STM32L496 micro is hard faulting when power is cycled, but only on some builds of firmware, others are ok. I've been able to track it down to a specific path in the assembly, what looks like is happening is a vector table address is loaded into R3 with and LDR command, and then a branch is done to that address with a BX. Sometimes, it seems to grab the address in the vector table but off by a byte. Here's a brief summary:
How it should work:
LDR R3, [R0] ---> R3 = [0x20001188] = 0x080422F0
LDR R3, [R3, #8] ---> R3 = [0x080422F8] = 0x0801E421
BX R3 ---> branch to addr 0x0801E421
Vector Table data:
[0x080422F8] = 0x0801E421
[0x080422FC] = 0x0801E441
But what I see sometimes on reboot with a hardfault and the core dump shows:
R3 = 0x410801E4
Which is actually the proper data but as if it was read off by one byte (that is, reading from 0x080422F9 not ...F8). NOTE the MSB is the LSB of the next address from above in the vector table. When changing the code, that byte (41 here) will change but always shows up like that in the fault, so I'm pretty confident it's referencing the address but off by a byte. (That is, if the LSB at 0x080422FC was 'B1', R3 would equal 0xB10801E4, this is very repeatable) NOTE: This never happens in debug mode, stepping through the code, but is quite repeatable just cycling power.
I know the cortex m4 uses Thumb instructions, and the thumb uses bit[0] set to '1'. Seems to make sense this could be why it seems to access the address + 1, but why only in this instance, and why only certain builds?
I've attempted adding stack size to my thread (shouldn't be a problem), lot's of code changes and modifications in tracking this down.
I have since figured this one out.

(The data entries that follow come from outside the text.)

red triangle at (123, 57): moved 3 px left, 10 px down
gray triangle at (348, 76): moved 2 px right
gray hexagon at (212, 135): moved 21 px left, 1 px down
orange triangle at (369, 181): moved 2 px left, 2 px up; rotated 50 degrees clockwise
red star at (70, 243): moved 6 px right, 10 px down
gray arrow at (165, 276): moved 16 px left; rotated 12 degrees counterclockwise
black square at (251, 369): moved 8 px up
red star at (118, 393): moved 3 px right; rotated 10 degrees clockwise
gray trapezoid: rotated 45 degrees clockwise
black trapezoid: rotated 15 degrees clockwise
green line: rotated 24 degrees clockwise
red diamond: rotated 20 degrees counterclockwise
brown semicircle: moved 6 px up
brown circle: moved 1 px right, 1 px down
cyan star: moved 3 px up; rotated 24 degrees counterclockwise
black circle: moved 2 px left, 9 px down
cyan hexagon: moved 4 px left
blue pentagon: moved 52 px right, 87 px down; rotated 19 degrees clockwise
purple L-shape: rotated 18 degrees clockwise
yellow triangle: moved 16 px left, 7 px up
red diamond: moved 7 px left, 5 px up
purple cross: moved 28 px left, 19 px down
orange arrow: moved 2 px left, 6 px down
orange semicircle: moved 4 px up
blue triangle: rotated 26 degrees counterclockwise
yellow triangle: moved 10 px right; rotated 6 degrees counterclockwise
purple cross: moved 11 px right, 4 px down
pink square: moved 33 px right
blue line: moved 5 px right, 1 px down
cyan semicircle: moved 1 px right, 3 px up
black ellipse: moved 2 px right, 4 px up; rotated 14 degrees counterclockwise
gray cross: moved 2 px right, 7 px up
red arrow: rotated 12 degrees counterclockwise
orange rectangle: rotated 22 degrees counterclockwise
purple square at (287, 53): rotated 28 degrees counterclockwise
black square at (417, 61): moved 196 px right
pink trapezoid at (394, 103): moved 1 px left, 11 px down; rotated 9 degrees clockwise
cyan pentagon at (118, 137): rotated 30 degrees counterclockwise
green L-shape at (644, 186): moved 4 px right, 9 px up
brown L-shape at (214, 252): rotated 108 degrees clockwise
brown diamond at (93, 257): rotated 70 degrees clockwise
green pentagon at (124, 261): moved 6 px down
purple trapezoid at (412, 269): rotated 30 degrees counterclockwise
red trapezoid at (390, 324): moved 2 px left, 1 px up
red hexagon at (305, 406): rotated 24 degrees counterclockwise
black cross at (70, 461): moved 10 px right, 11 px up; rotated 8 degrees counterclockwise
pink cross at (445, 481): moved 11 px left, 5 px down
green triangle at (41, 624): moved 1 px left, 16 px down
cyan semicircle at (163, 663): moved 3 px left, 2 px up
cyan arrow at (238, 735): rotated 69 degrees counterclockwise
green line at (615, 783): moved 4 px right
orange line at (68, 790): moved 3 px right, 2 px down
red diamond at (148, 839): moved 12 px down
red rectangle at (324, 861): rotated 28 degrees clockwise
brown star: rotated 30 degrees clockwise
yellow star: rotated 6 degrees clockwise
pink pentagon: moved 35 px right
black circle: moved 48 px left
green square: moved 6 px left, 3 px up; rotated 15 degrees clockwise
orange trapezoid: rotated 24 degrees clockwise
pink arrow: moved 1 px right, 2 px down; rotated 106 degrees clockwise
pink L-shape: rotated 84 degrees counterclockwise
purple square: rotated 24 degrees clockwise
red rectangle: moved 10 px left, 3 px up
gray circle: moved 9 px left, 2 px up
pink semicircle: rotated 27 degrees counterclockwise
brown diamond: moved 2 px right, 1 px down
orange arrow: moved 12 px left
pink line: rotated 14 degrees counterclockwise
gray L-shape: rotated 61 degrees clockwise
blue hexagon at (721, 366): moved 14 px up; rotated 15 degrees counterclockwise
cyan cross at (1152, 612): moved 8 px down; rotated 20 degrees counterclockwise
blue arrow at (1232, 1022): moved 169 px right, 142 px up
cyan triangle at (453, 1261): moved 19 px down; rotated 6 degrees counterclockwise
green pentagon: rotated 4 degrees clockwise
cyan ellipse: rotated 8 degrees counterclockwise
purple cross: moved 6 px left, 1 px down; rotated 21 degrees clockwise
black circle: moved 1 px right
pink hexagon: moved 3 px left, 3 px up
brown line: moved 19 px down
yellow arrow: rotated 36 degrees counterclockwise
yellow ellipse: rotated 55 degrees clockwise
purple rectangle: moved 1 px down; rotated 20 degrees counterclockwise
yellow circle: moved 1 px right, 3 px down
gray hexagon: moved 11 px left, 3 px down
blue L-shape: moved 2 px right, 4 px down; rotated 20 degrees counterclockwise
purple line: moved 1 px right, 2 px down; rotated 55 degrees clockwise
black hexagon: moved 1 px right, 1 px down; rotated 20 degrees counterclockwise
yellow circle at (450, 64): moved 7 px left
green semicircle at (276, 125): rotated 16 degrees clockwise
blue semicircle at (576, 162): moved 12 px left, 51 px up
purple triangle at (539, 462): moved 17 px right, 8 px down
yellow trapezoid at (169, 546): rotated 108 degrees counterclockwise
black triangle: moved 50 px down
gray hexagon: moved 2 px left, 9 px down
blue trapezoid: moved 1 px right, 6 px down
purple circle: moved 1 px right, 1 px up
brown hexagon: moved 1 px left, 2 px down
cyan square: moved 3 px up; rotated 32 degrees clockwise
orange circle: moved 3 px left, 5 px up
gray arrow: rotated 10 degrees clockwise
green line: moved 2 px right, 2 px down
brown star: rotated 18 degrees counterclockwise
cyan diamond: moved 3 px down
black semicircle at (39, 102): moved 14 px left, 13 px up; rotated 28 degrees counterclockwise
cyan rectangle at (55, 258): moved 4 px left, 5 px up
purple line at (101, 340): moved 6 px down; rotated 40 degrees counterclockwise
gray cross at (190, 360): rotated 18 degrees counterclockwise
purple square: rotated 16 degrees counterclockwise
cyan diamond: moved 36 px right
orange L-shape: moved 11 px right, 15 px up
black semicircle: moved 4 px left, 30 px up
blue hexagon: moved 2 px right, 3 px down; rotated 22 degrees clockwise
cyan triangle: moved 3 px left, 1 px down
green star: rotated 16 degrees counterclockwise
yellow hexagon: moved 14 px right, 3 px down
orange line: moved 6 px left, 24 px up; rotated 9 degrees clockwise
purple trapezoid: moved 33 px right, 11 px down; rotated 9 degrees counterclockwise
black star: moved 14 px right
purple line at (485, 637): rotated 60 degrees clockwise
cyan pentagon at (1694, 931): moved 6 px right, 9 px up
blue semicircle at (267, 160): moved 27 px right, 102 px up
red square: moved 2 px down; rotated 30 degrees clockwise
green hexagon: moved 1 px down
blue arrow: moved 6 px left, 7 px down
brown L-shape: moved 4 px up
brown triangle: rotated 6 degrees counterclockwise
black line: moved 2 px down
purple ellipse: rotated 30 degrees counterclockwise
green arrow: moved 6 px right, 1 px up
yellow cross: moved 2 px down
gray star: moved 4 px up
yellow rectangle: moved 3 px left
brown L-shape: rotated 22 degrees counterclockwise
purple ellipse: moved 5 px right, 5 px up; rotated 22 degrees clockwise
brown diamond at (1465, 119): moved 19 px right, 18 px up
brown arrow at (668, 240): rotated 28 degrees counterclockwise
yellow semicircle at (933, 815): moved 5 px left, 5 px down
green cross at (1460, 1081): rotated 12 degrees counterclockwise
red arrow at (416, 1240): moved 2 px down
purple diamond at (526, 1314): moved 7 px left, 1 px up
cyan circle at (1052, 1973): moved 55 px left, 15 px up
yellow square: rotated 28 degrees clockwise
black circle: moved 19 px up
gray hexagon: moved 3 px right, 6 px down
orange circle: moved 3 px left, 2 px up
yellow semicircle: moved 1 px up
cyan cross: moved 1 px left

It was not related to thumb instructions. Essentially the bootloader had an interrupt that incremented a tick, and that interrupt was not being disabled before jumping to the application, so some occasions that tick would get incremented once, which actually incremented the flash address stored at that same RAM address in the application. Always disable interrupts when leaving the bootloader!